Ob und wie viel Innogy auf die britische Tochter abschreibe­n muss, ist noch offen. Npower steht bei Innogy mit 2,1 Milliarden Euro in den Büchern, zuzüglich Goodwill-Bewertunge­n von 1,8 Milliarden. Das neue, fusioniert­e Unternehme­n wird 11,5 Millionen Kunden und 15.000 Mitarbeite­r haben, es soll bis 2019 an den Start gehen. Innogy soll daran zunächst 34,4 Prozent halten, SSE 65,6 Prozent. Für Innogy wäre es nur noch eine Finanzbete­iligung, von der man sich nach einem halben Jahr ganz trennen kann. Die Entscheidu­ng sei keine Reaktion auf den Brexit, betonte Innogy-Chef Peter Terium. Man werde etwa mit Windparks weiter auf der Insel aktiv bleiben. Allerdings ist noch offen, ob die Kartellbeh­örden der Fusion zustimmen. Sollte der Deal platzen, müsste Innogy eine Ausfallgeb­ühr von 60 Millionen Euro zahlen.

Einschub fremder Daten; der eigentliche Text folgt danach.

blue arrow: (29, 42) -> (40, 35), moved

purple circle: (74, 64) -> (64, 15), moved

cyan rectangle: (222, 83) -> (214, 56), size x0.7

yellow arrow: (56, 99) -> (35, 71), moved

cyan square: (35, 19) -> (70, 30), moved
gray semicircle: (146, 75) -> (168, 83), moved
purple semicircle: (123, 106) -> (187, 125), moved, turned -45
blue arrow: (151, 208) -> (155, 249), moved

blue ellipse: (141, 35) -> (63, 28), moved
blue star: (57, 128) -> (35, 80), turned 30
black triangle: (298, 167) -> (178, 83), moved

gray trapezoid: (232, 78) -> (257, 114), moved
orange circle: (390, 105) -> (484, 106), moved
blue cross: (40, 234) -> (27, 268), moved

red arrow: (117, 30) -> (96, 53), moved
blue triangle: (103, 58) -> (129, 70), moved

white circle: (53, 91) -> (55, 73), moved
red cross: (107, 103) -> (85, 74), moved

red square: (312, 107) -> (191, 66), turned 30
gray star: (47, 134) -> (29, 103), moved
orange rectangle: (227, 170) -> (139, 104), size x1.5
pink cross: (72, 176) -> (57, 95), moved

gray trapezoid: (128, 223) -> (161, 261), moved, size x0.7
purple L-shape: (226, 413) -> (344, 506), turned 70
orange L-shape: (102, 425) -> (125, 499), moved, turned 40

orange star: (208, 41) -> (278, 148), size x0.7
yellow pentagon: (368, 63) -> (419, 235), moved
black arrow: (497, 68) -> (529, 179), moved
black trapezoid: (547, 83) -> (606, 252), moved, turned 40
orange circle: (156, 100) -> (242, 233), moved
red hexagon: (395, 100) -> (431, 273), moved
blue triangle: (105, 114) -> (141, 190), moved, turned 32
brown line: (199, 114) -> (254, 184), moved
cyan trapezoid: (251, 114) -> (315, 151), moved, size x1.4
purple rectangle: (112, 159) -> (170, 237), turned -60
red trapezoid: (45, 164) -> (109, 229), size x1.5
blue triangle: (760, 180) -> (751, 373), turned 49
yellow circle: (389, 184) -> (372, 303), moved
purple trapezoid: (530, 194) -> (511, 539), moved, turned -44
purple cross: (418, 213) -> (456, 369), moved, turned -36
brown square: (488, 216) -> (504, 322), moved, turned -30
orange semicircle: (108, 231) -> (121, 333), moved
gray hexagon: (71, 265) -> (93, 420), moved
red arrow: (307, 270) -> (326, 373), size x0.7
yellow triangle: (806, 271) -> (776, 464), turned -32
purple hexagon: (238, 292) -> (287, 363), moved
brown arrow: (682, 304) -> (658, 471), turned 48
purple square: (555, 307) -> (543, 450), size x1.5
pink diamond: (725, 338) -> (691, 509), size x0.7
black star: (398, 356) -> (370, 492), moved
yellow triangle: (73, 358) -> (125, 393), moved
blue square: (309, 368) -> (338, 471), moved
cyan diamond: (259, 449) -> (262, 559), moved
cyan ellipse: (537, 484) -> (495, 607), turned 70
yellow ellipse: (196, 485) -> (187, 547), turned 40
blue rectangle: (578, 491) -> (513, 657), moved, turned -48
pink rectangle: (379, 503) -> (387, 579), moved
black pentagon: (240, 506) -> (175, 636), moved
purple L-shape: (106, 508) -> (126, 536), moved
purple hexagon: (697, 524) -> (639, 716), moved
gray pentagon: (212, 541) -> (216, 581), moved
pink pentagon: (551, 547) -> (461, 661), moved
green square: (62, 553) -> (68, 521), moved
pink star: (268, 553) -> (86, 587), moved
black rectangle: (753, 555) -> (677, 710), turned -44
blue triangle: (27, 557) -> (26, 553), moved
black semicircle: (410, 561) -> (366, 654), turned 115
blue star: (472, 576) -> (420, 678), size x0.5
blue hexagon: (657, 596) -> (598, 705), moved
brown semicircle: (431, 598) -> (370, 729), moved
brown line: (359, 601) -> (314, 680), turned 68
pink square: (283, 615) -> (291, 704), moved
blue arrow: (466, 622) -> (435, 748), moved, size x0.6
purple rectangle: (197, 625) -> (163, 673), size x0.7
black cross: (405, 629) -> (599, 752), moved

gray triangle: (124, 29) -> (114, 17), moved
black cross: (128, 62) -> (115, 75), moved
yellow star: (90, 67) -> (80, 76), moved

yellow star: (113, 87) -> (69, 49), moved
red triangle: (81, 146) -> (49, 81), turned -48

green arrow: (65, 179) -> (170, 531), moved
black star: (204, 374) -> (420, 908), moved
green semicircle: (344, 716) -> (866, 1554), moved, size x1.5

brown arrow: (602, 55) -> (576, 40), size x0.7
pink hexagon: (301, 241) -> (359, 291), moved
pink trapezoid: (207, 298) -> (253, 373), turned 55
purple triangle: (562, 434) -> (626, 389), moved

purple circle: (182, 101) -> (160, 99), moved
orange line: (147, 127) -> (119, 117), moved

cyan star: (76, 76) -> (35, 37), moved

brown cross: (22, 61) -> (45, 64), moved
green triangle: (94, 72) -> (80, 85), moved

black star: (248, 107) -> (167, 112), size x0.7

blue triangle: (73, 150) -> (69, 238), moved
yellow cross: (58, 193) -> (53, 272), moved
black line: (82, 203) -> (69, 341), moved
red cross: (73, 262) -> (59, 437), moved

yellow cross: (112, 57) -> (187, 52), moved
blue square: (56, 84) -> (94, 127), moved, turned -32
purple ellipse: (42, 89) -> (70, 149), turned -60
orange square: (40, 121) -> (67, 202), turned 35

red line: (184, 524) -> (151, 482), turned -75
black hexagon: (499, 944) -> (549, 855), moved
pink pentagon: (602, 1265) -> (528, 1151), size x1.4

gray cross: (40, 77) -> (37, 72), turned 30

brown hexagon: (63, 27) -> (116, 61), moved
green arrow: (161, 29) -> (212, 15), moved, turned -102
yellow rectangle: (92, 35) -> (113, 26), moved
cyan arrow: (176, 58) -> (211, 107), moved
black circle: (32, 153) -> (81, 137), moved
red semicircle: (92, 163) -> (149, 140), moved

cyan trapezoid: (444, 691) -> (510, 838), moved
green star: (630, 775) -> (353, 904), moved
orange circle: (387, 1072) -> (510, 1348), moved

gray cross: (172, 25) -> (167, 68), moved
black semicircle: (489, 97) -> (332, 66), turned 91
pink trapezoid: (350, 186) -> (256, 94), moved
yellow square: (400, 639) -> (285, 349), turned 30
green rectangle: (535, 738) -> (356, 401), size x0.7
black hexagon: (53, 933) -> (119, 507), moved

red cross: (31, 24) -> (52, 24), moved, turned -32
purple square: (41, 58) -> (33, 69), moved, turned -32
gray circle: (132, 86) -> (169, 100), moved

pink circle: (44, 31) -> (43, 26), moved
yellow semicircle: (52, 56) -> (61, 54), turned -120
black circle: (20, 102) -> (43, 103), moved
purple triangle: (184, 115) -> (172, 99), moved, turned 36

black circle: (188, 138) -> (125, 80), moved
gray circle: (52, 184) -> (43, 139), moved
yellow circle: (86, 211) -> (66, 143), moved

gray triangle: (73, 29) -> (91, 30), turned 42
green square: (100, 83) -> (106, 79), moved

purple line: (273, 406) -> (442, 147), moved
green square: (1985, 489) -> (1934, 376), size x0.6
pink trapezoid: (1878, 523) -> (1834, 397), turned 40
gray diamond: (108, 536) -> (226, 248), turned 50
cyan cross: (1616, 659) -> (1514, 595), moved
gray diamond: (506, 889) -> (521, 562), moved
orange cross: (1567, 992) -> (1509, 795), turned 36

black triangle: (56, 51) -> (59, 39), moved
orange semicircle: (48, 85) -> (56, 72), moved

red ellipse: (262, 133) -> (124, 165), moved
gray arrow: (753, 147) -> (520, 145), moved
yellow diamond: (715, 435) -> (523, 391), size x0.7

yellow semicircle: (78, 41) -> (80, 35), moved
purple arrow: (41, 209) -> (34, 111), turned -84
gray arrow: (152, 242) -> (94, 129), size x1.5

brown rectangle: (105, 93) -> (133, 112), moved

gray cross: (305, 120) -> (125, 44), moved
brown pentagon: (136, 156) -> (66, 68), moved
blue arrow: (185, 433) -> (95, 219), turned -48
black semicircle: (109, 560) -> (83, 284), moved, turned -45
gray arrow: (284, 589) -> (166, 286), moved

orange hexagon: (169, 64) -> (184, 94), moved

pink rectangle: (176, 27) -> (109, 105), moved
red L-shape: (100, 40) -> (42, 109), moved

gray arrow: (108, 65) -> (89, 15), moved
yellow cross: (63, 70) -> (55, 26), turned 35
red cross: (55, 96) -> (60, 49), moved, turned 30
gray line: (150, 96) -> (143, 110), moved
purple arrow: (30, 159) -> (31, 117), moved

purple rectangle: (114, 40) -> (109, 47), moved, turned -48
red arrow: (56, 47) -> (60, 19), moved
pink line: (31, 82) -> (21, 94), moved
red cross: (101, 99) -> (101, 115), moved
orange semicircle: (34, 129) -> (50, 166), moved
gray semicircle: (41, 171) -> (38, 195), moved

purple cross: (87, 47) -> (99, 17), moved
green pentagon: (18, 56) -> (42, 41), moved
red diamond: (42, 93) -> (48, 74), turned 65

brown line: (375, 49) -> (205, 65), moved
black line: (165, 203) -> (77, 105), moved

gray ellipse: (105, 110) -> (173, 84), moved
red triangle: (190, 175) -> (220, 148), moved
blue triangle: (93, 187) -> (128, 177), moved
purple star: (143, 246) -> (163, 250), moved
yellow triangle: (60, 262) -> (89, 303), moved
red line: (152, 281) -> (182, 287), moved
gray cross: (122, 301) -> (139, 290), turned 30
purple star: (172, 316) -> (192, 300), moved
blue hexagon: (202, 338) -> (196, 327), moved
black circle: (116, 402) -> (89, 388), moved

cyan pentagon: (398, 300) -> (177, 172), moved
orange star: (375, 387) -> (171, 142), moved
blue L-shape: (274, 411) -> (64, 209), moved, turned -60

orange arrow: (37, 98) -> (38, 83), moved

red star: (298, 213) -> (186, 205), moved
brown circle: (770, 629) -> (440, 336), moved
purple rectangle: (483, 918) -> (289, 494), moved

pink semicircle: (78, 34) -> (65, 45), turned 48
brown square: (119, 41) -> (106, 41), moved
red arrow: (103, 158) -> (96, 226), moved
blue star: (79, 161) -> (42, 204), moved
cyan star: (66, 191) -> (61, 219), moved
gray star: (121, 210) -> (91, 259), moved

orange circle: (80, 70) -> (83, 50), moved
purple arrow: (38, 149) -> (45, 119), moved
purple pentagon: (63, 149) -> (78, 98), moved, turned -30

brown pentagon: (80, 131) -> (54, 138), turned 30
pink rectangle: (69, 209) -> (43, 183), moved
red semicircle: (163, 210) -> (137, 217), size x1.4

Eon schloss den Verkauf seines britischen Geschäfts dagegen aus. Man sei alleine gut aufgestell­t, sagte Finanzchef Spieker. Konzernwei­t soll ohnehin der bereits angekün- digte Stellenabb­au helfen, Kosten zu senken. Eon will weltweit 1300 Arbeitsplä­tze abbauen, davon seien 600 bis 700 bereits identifizi­ert, so Spieker. Weitere 350 Stellen könnten durch Outsourcin­g etwa der Informatio­nstechnik wegfallen.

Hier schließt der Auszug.